And at some point the weather will change to summer like temperatures and we will have lots of seedlings to put in the ground and lots of summer flowers to offer.

Meanwhile we wait for the peonies and the lilies to bloom.  Both are getting real close.

So for this week's flower bouquet, I have the last of our tulips.  I have only had a few tulips for our house each week but this week I have several bunches left over from market.  We have noticed that folks really like tulips through Mother's Day but after that they become a hard sell.  Everyone is looking for the peonies.

I love these colors of tulips and I am glad I got to enjoy a few myself.  

"Gardening is a way of showing that you believe in tomorrow." - Anon

Sunday, May 13, 2012

Quotable Sunday   May 13, 2012

Happy Mother's Day!!!

Just want to wish all the mothers and grandmothers a very happy Mother's Day.  We appreciate all that you do for us and should say so more than just one day a year.  

                     Thank you Yvonne, you raised a very nice boy!  He is kind, 
                   loving, caring and an extremely hard working guy.   You 
                   did a very nice job.

To all the moms and grandmothers who have passed on,  we think of you daily, miss you greatly and hope that we are making you proud.

                                                         Happy Mother's Day to All!

                                       "Hundreds of dewdrops to greet the dawn,
                                        Hundreds of bees in the purple clover,
                                        Hundreds of butterflies on the lawn, 
                                        But only one Mother the wide world over.
                                            -George Cooper-

Sunday, May 6, 2012

Quotable Sunday 05/06/2012

Taking the Good with the Bad.  Always learning....

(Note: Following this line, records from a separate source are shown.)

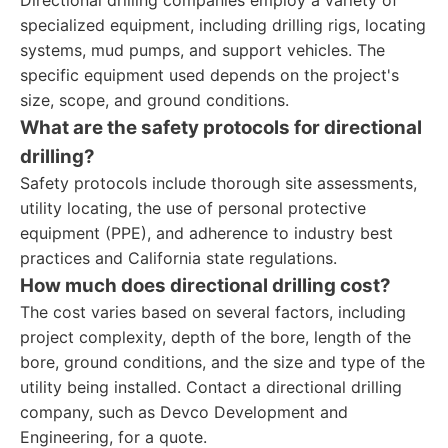
Directional drilling companies employ a variety of
specialized equipment, including drilling rigs, locating
systems, mud pumps, and support vehicles. The
specific equipment used depends on the project's
size, scope, and ground conditions.
What are the safety protocols for directional
drilling?
Safety protocols include thorough site assessments,
utility locating, the use of personal protective
equipment (PPE), and adherence to industry best
practices and California state regulations.
How much does directional drilling cost?
The cost varies based on several factors, including
project complexity, depth of the bore, length of the
bore, ground conditions, and the size and type of the
utility being installed. Contact a directional drilling
company, such as Devco Development and
Engineering, for a quote.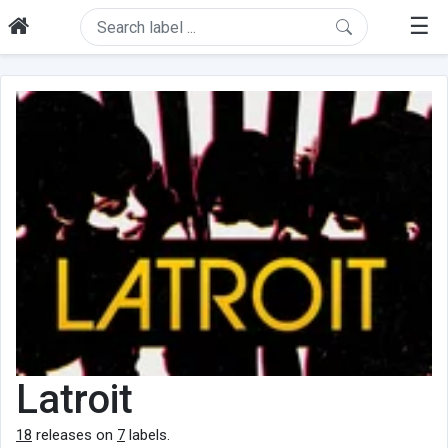
☰
Latroit
18
releases on
7
labels.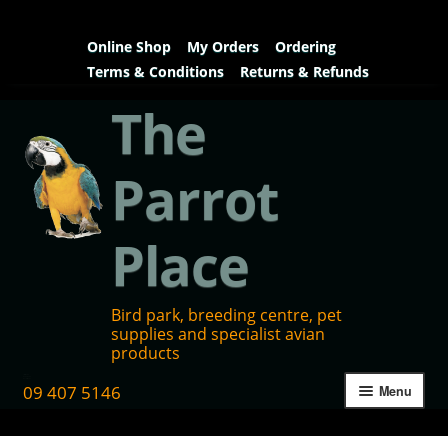
Online Shop
My Orders
Ordering
Terms & Conditions
Returns & Refunds
The
Parrot
Place
Bird park, breeding centre, pet
supplies and specialist avian
products
09 407 5146
Menu
Home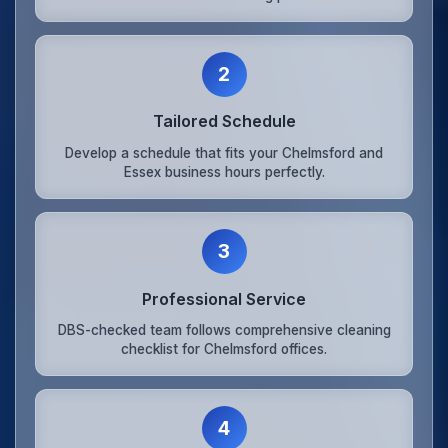
2
Tailored Schedule
Develop a schedule that fits your Chelmsford and
Essex business hours perfectly.
3
Professional Service
DBS-checked team follows comprehensive cleaning
checklist for Chelmsford offices.
4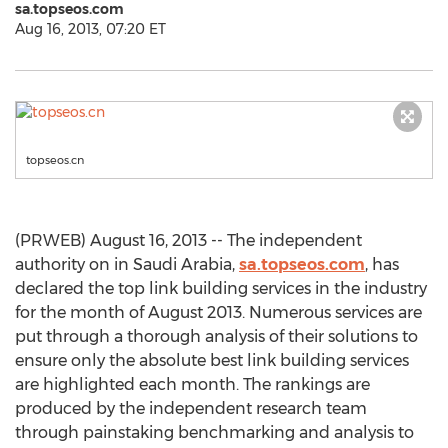
sa.topseos.com
Aug 16, 2013, 07:20 ET
topseos.cn
(PRWEB) August 16, 2013 -- The independent
authority on in Saudi Arabia,
sa.topseos.com
, has
declared the top link building services in the industry
for the month of August 2013. Numerous services are
put through a thorough analysis of their solutions to
ensure only the absolute best link building services
are highlighted each month. The rankings are
produced by the independent research team
through painstaking benchmarking and analysis to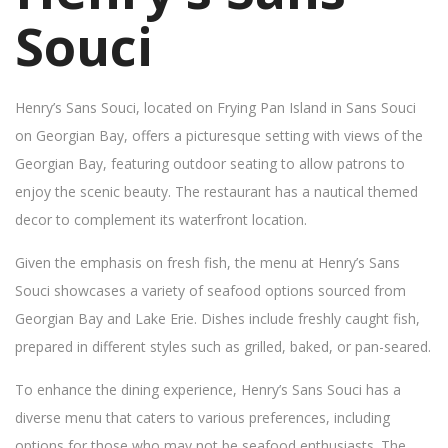
Souci
Henry’s Sans Souci, located on Frying Pan Island in Sans Souci
on Georgian Bay, offers a picturesque setting with views of the
Georgian Bay, featuring outdoor seating to allow patrons to
enjoy the scenic beauty. The restaurant has a nautical themed
decor to complement its waterfront location.
Given the emphasis on fresh fish, the menu at Henry’s Sans
Souci showcases a variety of seafood options sourced from
Georgian Bay and Lake Erie. Dishes include freshly caught fish,
prepared in different styles such as grilled, baked, or pan-seared.
To enhance the dining experience, Henry’s Sans Souci has a
diverse menu that caters to various preferences, including
options for those who may not be seafood enthusiasts. The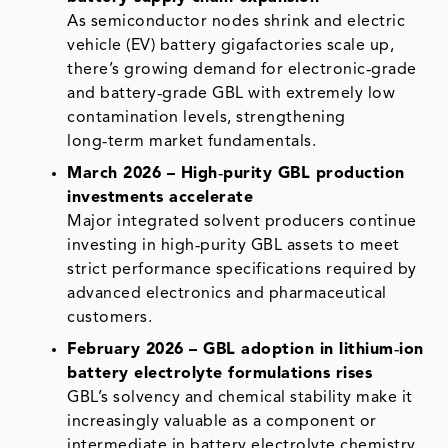
As semiconductor nodes shrink and electric
vehicle (EV) battery gigafactories scale up,
there’s growing demand for electronic‑grade
and battery‑grade GBL with extremely low
contamination levels, strengthening
long‑term market fundamentals.
March 2026 – High‑purity GBL production
investments accelerate
Major integrated solvent producers continue
investing in high‑purity GBL assets to meet
strict performance specifications required by
advanced electronics and pharmaceutical
customers.
February 2026 – GBL adoption in lithium‑ion
battery electrolyte formulations rises
GBL’s solvency and chemical stability make it
increasingly valuable as a component or
intermediate in battery electrolyte chemistry,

What a Great year for anemones.  This was our first year growing them in a hoop house in crates and it was wonderful.  We started cutting on them on Feb. 22 and we still are cutting on them this May 6th.  They grew with very long stems, huge flower heads and bright cheerful colors.  They are still putting out great stem length but the heads are getting smaller.  The colors are still vibrant and now are perfect for my little vases. 

The bad news is the ranunculus are finished and we were not able to cut them as long and hard as we had hoped.  They also were grown in our first large hoop house.  On the weekend of April 21st, we had three days of 80 degrees,  the hoop house was warmer, and they all went to bloom at once while we were at the market.  Thousands of stems of glorious colors went to waste.  The temps cooled, but the plants were done.  Lessons learned.... have a backup plan in place when the biggest day for flowers (Mother's Day) is still a week away and plant less dense and vent the hoop house way more.

So now the ranunculus come out and hundreds of heat loving celosia are going to go in after a bit of soil amending.  We are growing about a dozen different types of celosia and they were all started in our mini soil blocks.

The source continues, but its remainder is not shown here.